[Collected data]

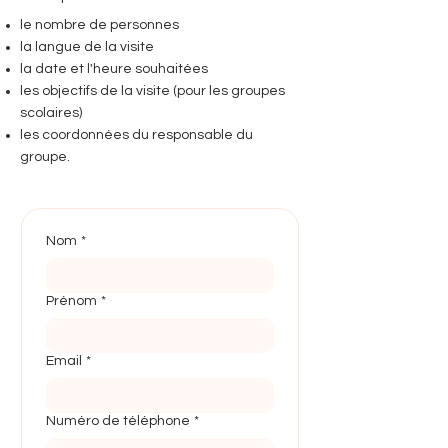
le nombre de personnes
la langue de la visite
la date et l'heure souhaitées
les objectifs de la visite (pour les groupes
scolaires)
les coordonnées du responsable du
groupe.
Nom
*
Prénom
*
Email
*
Numéro de téléphone
*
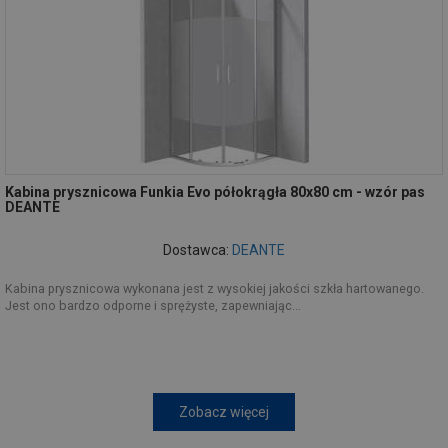
Kabina prysznicowa Funkia Evo półokrągła 80x80 cm - wzór pas
DEANTE
Dostawca:
DEANTE
Kabina prysznicowa wykonana jest z wysokiej jakości szkła hartowanego.
Jest ono bardzo odporne i sprężyste, zapewniając...
Zobacz więcej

ASSIGNMENT
Omit the pictures and set down the records exactly.

EXPECTED OUTPUT
le nombre de personnes
la langue de la visite
la date et l'heure souhaitées
les objectifs de la visite (pour les groupes
scolaires)
les coordonnées du responsable du
groupe.
Nom
*
Prénom
*
Email
*
Numéro de téléphone
*
Kabina prysznicowa Funkia Evo półokrągła 80x80 cm - wzór pas
DEANTE
Dostawca:
DEANTE
Kabina prysznicowa wykonana jest z wysokiej jakości szkła hartowanego.
Jest ono bardzo odporne i sprężyste, zapewniając...
Zobacz więcej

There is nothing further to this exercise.